Puppet 2: The greatest mind in the universe!
Her hair is bright red, and the puppets are
only in Tenchi Universe, not Tenchi Muyo.
If you decide to keep this as derived from
Tenchi Universe, be careful not to mix in
things from the OVAs. For example, no wings
of the lighthawk, and no one is hundreds of
years old, much less thousands. There is no
Tsunami or other goddesses, and Washu is
merely a mad scientist.
(Mihoshi steps forward, and being Mihoshi, trips over nothing and splashes
the water in Ryoga's stunned face. Ryoga instantly shrinks and vanishes
into
his clothes, emerging a moment later as a rather irritated P-chan.)
P-chan: (Indignantly) BWEE!
(There is a long silence, disturbed only by Ryoko and Ayeka's brawling.
Tenchi is speechless. The women are speechless. Even the puppets
on Washu's shoulders are speechless. P-chan nervously stares up at them.
Finally, Tenchi says something intelligible.)
Tenchi: He's...a pig.
Kiyone: He is...isn't he?
Ryoko: Now we can have that luau!
Sasami: What's the matter?
(P-Chan points over to his pile of clothes.)
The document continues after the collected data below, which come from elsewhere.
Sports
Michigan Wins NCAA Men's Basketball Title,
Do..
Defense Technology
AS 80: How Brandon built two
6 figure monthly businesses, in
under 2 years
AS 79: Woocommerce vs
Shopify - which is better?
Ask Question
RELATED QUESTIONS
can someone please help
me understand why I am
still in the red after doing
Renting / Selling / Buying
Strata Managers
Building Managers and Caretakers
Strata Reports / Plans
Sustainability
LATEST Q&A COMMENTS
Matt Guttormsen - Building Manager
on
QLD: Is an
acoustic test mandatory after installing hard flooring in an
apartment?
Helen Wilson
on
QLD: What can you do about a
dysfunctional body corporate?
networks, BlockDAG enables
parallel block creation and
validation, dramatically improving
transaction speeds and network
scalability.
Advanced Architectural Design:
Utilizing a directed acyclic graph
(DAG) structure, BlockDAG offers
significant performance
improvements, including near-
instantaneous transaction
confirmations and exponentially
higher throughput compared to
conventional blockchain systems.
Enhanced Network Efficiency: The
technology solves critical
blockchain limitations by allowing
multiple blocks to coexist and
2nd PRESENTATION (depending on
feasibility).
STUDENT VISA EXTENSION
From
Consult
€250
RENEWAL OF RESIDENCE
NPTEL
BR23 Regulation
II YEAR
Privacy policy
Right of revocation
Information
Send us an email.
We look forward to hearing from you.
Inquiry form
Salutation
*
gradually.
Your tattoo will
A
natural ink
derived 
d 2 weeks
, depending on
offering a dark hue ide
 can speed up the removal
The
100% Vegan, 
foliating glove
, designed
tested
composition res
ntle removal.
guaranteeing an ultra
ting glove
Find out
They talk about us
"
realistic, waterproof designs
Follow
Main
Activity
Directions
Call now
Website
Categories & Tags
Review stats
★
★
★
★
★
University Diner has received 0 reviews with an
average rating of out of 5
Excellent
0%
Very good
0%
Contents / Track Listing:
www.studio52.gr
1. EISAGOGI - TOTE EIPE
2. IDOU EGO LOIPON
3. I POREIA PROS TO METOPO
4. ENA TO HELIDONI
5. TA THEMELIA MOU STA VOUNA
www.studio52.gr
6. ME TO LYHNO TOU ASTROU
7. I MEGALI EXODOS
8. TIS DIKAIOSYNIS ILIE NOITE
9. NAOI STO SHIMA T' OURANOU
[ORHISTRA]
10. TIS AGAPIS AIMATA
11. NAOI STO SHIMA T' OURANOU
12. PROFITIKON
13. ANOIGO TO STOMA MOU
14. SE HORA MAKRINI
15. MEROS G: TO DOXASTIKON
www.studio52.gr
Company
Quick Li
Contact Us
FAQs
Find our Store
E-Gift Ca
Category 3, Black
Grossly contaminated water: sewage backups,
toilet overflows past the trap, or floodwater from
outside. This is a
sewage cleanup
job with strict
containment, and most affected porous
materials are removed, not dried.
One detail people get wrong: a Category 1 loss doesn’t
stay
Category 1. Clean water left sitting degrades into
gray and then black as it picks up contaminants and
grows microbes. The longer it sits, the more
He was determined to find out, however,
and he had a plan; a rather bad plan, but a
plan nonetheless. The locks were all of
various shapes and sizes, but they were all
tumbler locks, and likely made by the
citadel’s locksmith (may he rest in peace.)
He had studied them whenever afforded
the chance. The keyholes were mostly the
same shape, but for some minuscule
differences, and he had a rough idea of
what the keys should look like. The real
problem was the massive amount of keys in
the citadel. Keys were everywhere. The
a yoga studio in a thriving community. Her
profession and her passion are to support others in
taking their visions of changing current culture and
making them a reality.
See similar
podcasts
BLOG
Sasami: (Blushes) Oh, I see. Well then, Tenchi can do it and the rest of
us will just look away, okay?
(P-Chan nods in agreement. Tenchi pours the water over him and Ryoga
returns to human and dresses quickly.)
Tenchi: Okay, he's decent now.
The girls turn back around.
Washu: Naughty, naughty, Ryoko! You didn't turn
around!
Ryoko: Hey! I'm a space pirate! I'll look if I
want to.
Hope you liked the first chapter! Write me and tell me what you think!
It's a decent enough plot. You got it outlined pretty
well with this script format. A couple tweeks and change
to prose and it'd be pretty awesome.